Many healthcare organizations have begun to grasp the importance of a robust healthcare analytics solution in order to maximize the patient and consumer data they collect. When considering an analytics provider, time-to-value is the first thing that health systems should consider. Choosing a solution that provides a rapid time-to-value keeps implementation costs down and offers quick access to reliable data.
Additionally, it’s important to consider a health analytics provider’s experience and proven success. Since regulations are constantly shifting around healthcare data collection, it’s best to work with an experienced, flexible solutions provider that can help your organization adapt to change.
- What are the Challenges Involved in Implementing Healthcare Data Analytics?
There are a number of challenges to consider when implementing a healthcare data analytics solution. The first is making sure that the data you are looking to collect is clean, complete, accurate, and formatted correctly for use across multiple systems. Ensuring that your electronic health records (EHR) are optimized is a good way to prevent data capture problems.
The second key challenge to consider has to do with data storage. Costs involved in storing the ever-increasing quantities of healthcare data can be difficult to manage. Cloud storage is a popular option for rectifying this problem.
Finally, security is another important factor to consider when implementing healthcare data analytics.

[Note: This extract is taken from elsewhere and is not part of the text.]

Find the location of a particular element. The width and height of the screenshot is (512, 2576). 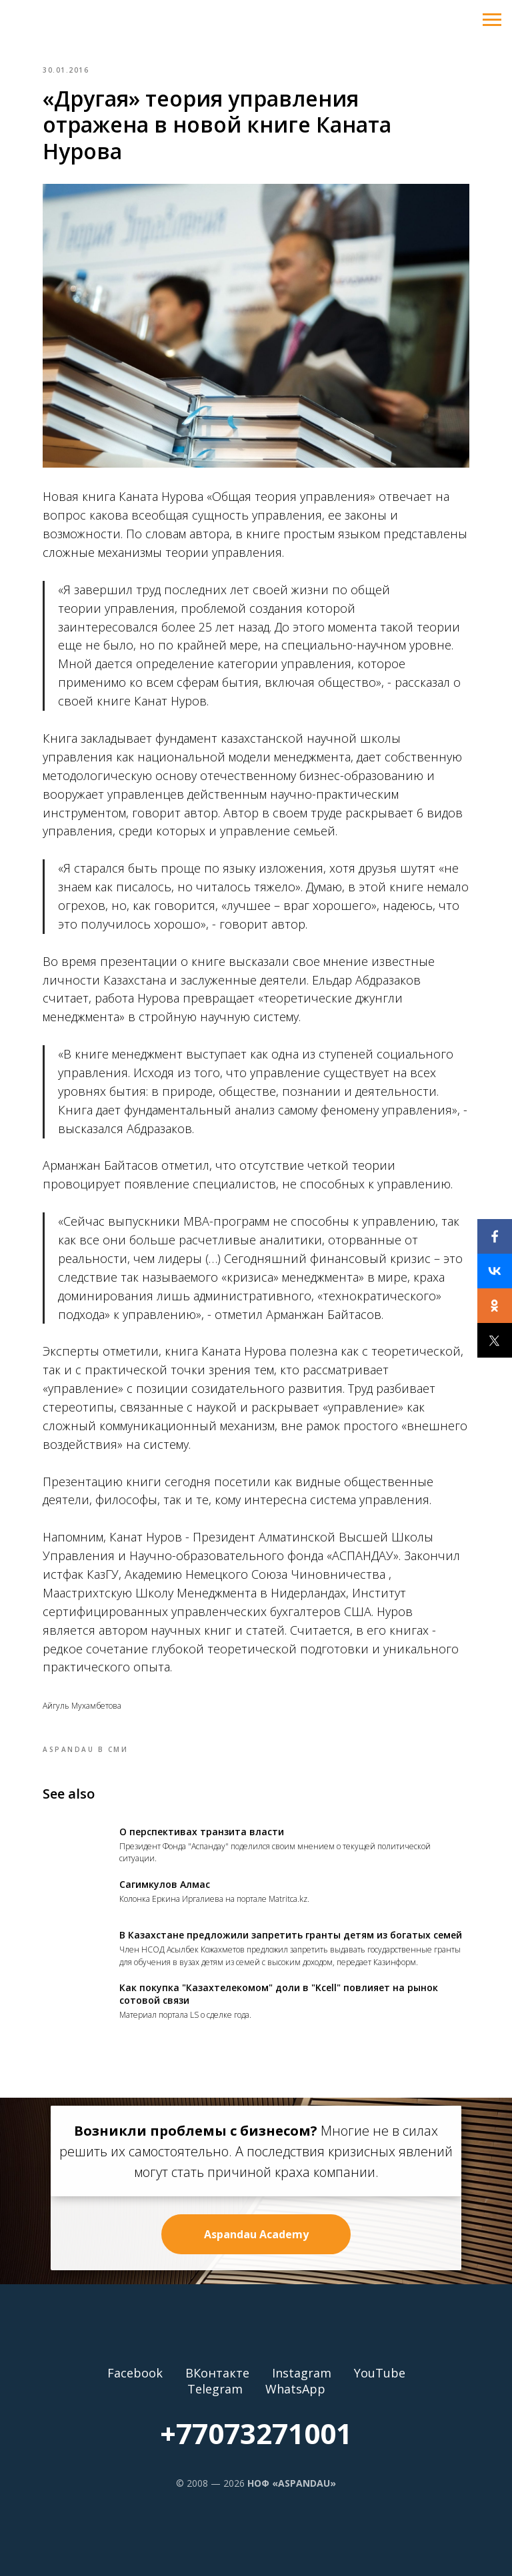 YouTube is located at coordinates (379, 2373).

Data security in healthcare is extremely important – organizations must prioritize compliance with HIPAA security regulations. Best practices for maintaining data security include the use of up-to-date anti-virus software, firewalls, data encryption, and multi-factor authentication.

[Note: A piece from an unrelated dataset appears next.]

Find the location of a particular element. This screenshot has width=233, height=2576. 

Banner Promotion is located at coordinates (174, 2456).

- What is the Future of Healthcare Data Analytics?
Technology and digital transformation define the future healthcare. As more and more patient and clinical data is collected, healthcare organizations will be able to expand their knowledge and take action to improve patient experiences and, ultimately, health outcomes. Thus, new digital technologies that utilize healthcare analytics are being developed with the goal of improving global health.

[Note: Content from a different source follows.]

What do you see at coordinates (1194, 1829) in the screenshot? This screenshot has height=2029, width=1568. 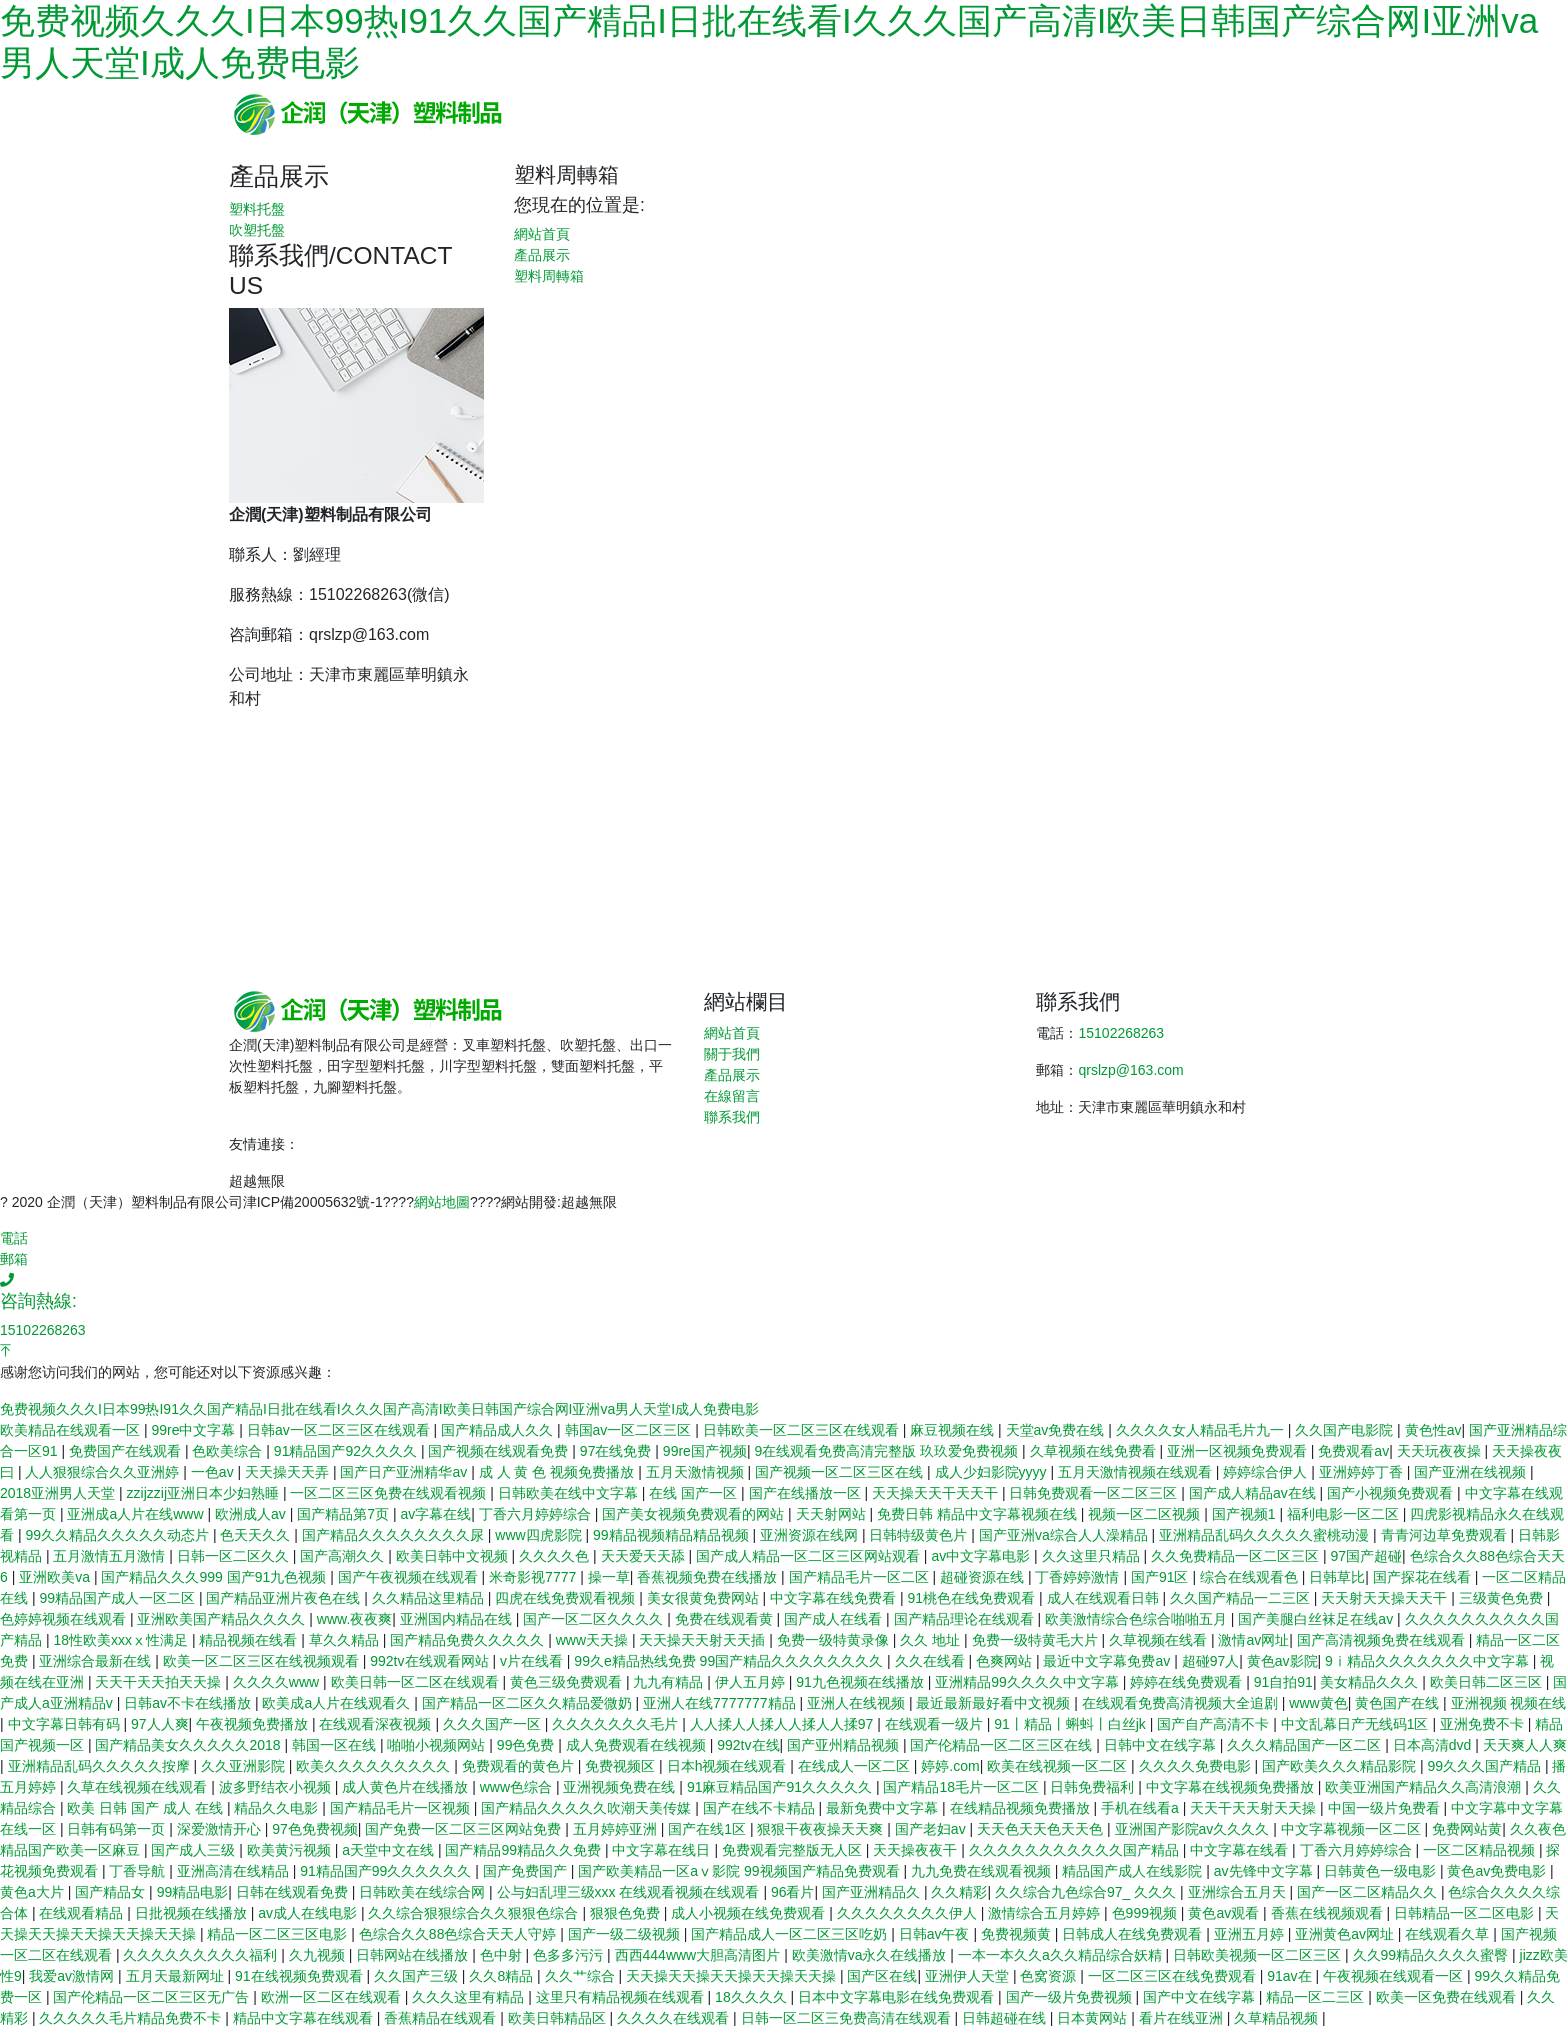 I see `亚洲国产影院av久久久久` at bounding box center [1194, 1829].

- What Role Does the Government Play in Healthcare Analytics?
The government plays an important role in healthcare analytics. Concerns over how healthcare organizations gather, store, share, and use personal information have prompted numerous pieces of legislation at the federal and state level in order to protect patient privacy.
In 1996, President Bill Clinton signed the Health Insurance Portability and Accountability Act (HIPAA) to ensure data confidentiality and security for medical information. Title II of HIPAA also requires healthcare organizations to secure their electronic access to health data and remain compliant with privacy regulations. More recently, the Office of the National Coordinator for Health Information Technology (ONC) issued the Federal Health IT Strategic Plan 2015-2020 to protect the privacy and security of health information and increase public confidence in the safety of health IT.
Organizations that carry out healthcare analytics must comply with these regulations to, first and foremost, function legally, but also to prioritize patient data security. The information used in health analytics is personal and oftentimes sensitive in nature. It is therefore of extreme importance that healthcare organizations performing health analytics attend to the legislation surrounding their operations.